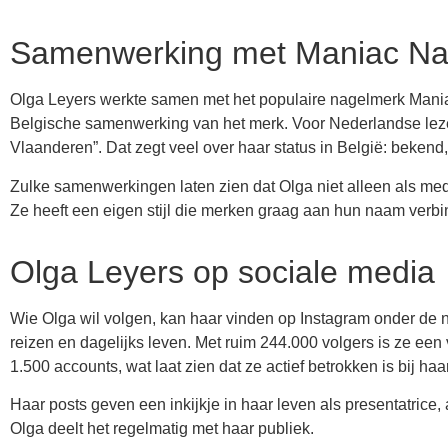
Samenwerking met Maniac Nai
Olga Leyers werkte samen met het populaire nagelmerk Maniac 
Belgische samenwerking van het merk. Voor Nederlandse lezer
Vlaanderen”. Dat zegt veel over haar status in België: bekend
Zulke samenwerkingen laten zien dat Olga niet alleen als med
Ze heeft een eigen stijl die merken graag aan hun naam verbi
Olga Leyers op sociale media
Wie Olga wil volgen, kan haar vinden op Instagram onder de n
reizen en dagelijks leven. Met ruim 244.000 volgers is ze een
1.500 accounts, wat laat zien dat ze actief betrokken is bij ha
Haar posts geven een inkijkje in haar leven als presentatrice, 
Olga deelt het regelmatig met haar publiek.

==*==

--- Exercise brief ---
With the line containing "Olga Leyers op sociale media" as the start and the last line of the material above as the end, copy that run of lines exactly, both ends included, and nothing more.

--- Answer to this task ---
Olga Leyers op sociale media
Wie Olga wil volgen, kan haar vinden op Instagram onder de n
reizen en dagelijks leven. Met ruim 244.000 volgers is ze een
1.500 accounts, wat laat zien dat ze actief betrokken is bij ha
Haar posts geven een inkijkje in haar leven als presentatrice, 
Olga deelt het regelmatig met haar publiek.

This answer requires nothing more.